__Assignment__. Begin with the opening line of the records and extract each line through the one holding "tanpa harus menghilangkan"; pictures are not part of the copy.

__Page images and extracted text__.

━━━━━━━━

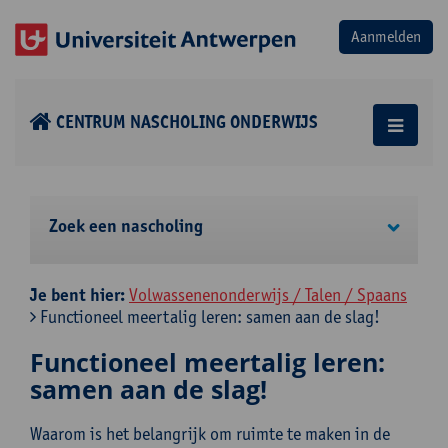
CENTRUM NASCHOLING ONDERWIJS
Zoek een nascholing
Je bent hier:
Volwassenenonderwijs / Talen / Spaans
Functioneel meertalig leren: samen aan de slag!
Functioneel meertalig leren:
samen aan de slag!
Waarom is het belangrijk om ruimte te maken in de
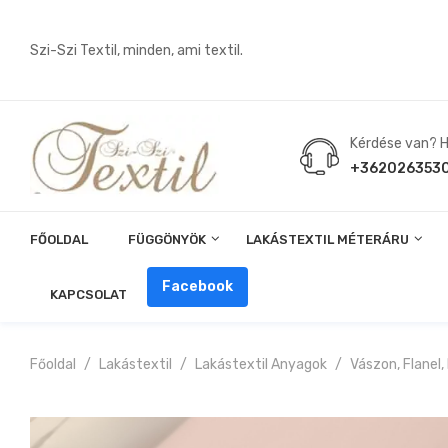
Szi-Szi Textil, minden, ami textil.
Kérdése van? Hí
+362026353
FŐOLDAL
FÜGGÖNYÖK
LAKÁSTEXTIL MÉTERÁRU
Angin, Pelenka, Milonó, Pul Anyagok
Facebook
KAPCSOLAT
Főoldal
Lakástextil
Lakástextil Anyagok
Vászon, Flanel,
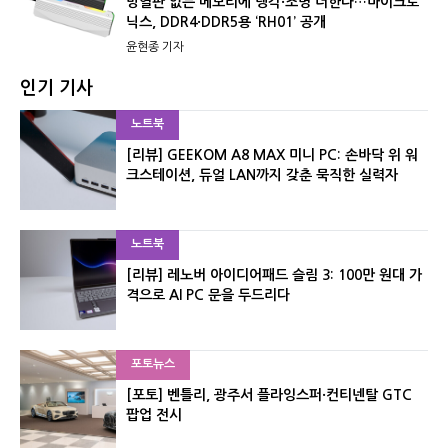
방열판 없는 메모리에 냉각·조명 더한다…마이크로
닉스, DDR4·DDR5용 ‘RH01’ 공개
윤현종 기자
인기 기사
노트북
[리뷰] GEEKOM A8 MAX 미니 PC: 손바닥 위 워
크스테이션, 듀얼 LAN까지 갖춘 묵직한 실력자
노트북
[리뷰] 레노버 아이디어패드 슬림 3: 100만 원대 가
격으로 AI PC 문을 두드리다
포토뉴스
[포토] 벤틀리, 광주서 플라잉스퍼·컨티넨탈 GTC
팝업 전시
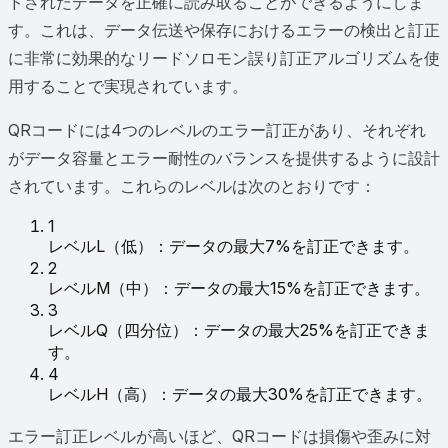
ドされたデータを正確に読み取ることができるようにしま
す。これは、データ伝送や保存におけるエラーの検出と訂正
に非常に効果的なリードソロモン誤り訂正アルゴリズムを使
用することで実現されています。
QRコードには4つのレベルのエラー訂正があり、それぞれ
がデータ容量とエラー耐性のバランスを提供するように設計
されています。これらのレベルは次のとおりです：
1
レベルL（低）：データの最大7%を訂正できます。
2
レベルM（中）：データの最大15%を訂正できます。
3
レベルQ（四分位）：データの最大25%を訂正できま
す。
4
レベルH（高）：データの最大30%を訂正できます。
エラー訂正レベルが高いほど、QRコードは損傷や歪みに対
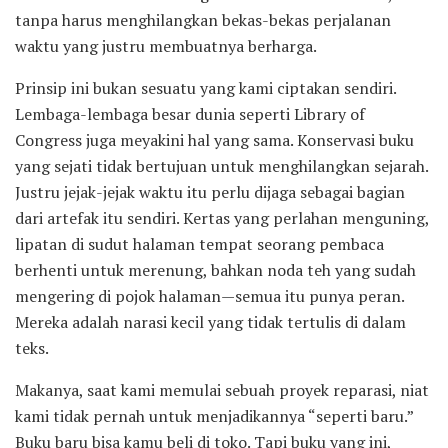
tanpa harus menghilangkan bekas-bekas perjalanan
waktu yang justru membuatnya berharga.
Prinsip ini bukan sesuatu yang kami ciptakan sendiri.
Lembaga-lembaga besar dunia seperti Library of
Congress juga meyakini hal yang sama. Konservasi buku
yang sejati tidak bertujuan untuk menghilangkan sejarah.
Justru jejak-jejak waktu itu perlu dijaga sebagai bagian
dari artefak itu sendiri. Kertas yang perlahan menguning,
lipatan di sudut halaman tempat seorang pembaca
berhenti untuk merenung, bahkan noda teh yang sudah
mengering di pojok halaman—semua itu punya peran.
Mereka adalah narasi kecil yang tidak tertulis di dalam
teks.
Makanya, saat kami memulai sebuah proyek reparasi, niat
kami tidak pernah untuk menjadikannya “seperti baru.”
Buku baru bisa kamu beli di toko. Tapi buku yang ini,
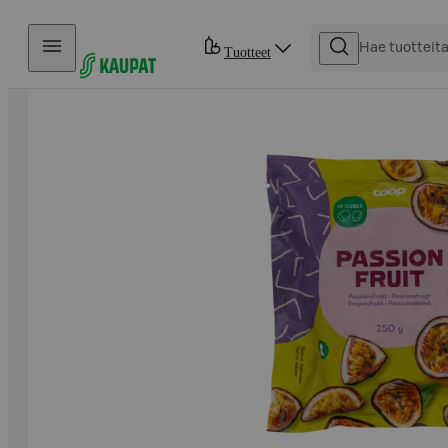
Hyppää sisältöön
Tuotteet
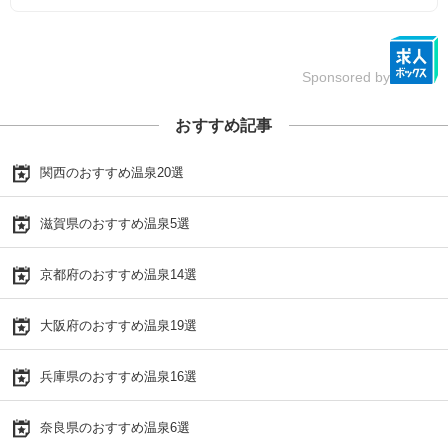
Sponsored by
おすすめ記事
関西のおすすめ温泉20選
滋賀県のおすすめ温泉5選
京都府のおすすめ温泉14選
大阪府のおすすめ温泉19選
兵庫県のおすすめ温泉16選
奈良県のおすすめ温泉6選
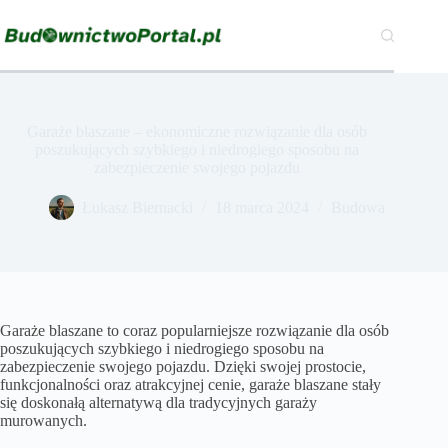
Przejdź
do
treści
Garaże blaszane – ekonomiczne rozwiązanie dla osób
poszukujących szybkiego i niedrogiego sposobu na
zabezpieczenie swojego pojazdu
Łukasz Biernacki
18 marca 2024
Budowa
Garaże blaszane to coraz popularniejsze rozwiązanie dla osób
poszukujących szybkiego i niedrogiego sposobu na
zabezpieczenie swojego pojazdu. Dzięki swojej prostocie,
funkcjonalności oraz atrakcyjnej cenie, garaże blaszane stały
się doskonałą alternatywą dla tradycyjnych garaży
murowanych.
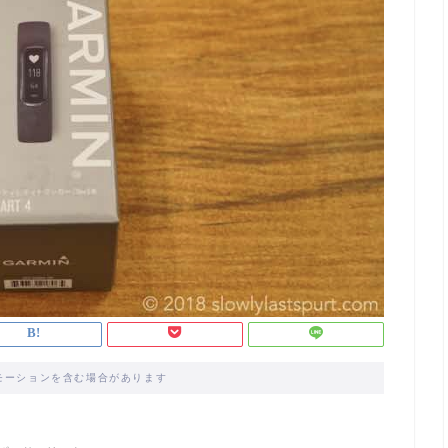
モーションを含む場合があります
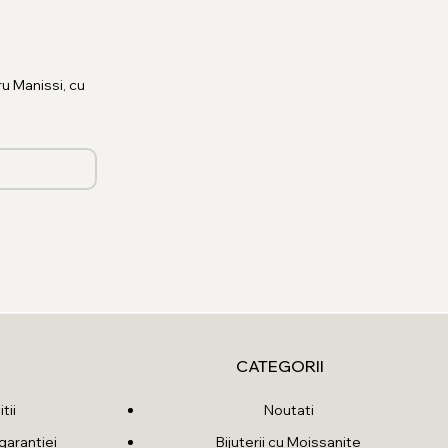
u Manissi, cu
CATEGORII
tii
Noutati
garantiei
Bijuterii cu Moissanite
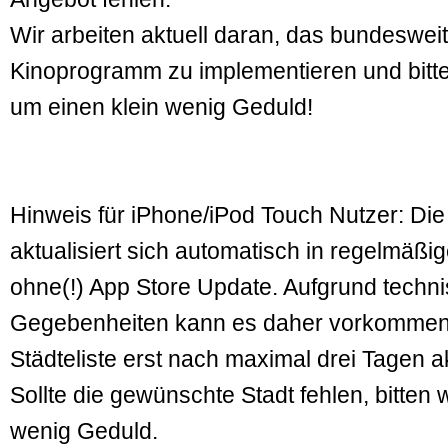
Wir arbeiten aktuell daran, das bundeswei
Kinoprogramm zu implementieren und bitt
um einen klein wenig Geduld!
Hinweis für iPhone/iPod Touch Nutzer: Die 
aktualisiert sich automatisch in regelmäß
ohne(!) App Store Update. Aufgrund techn
Gegebenheiten kann es daher vorkommen,
Städteliste erst nach maximal drei Tagen ak
Sollte die gewünschte Stadt fehlen, bitten 
wenig Geduld.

━━━━━━━━

__Solution below__.
CENTRUM NASCHOLING ONDERWIJS
Zoek een nascholing
Je bent hier:
Volwassenenonderwijs / Talen / Spaans
Functioneel meertalig leren: samen aan de slag!
Functioneel meertalig leren:
samen aan de slag!
Waarom is het belangrijk om ruimte te maken in de
Szi-Szi Textil, minden, ami textil.
Kérdése van? Hí
+362026353
FŐOLDAL
FÜGGÖNYÖK
LAKÁSTEXTIL MÉTERÁRU
Angin, Pelenka, Milonó, Pul Anyagok
Facebook
KAPCSOLAT
Főoldal
Lakástextil
Lakástextil Anyagok
Vászon, Flanel,
방열판 없는 메모리에 냉각·조명 더한다…마이크로
닉스, DDR4·DDR5용 ‘RH01’ 공개
윤현종 기자
인기 기사
노트북
[리뷰] GEEKOM A8 MAX 미니 PC: 손바닥 위 워
크스테이션, 듀얼 LAN까지 갖춘 묵직한 실력자
노트북
[리뷰] 레노버 아이디어패드 슬림 3: 100만 원대 가
격으로 AI PC 문을 두드리다
포토뉴스
[포토] 벤틀리, 광주서 플라잉스퍼·컨티넨탈 GTC
팝업 전시
ドされたデータを正確に読み取ることができるようにしま
す。これは、データ伝送や保存におけるエラーの検出と訂正
に非常に効果的なリードソロモン誤り訂正アルゴリズムを使
用することで実現されています。
QRコードには4つのレベルのエラー訂正があり、それぞれ
がデータ容量とエラー耐性のバランスを提供するように設計
されています。これらのレベルは次のとおりです：
1
レベルL（低）：データの最大7%を訂正できます。
2
レベルM（中）：データの最大15%を訂正できます。
3
レベルQ（四分位）：データの最大25%を訂正できま
す。
4
レベルH（高）：データの最大30%を訂正できます。
エラー訂正レベルが高いほど、QRコードは損傷や歪みに対
tanpa harus menghilangkan bekas-bekas perjalanan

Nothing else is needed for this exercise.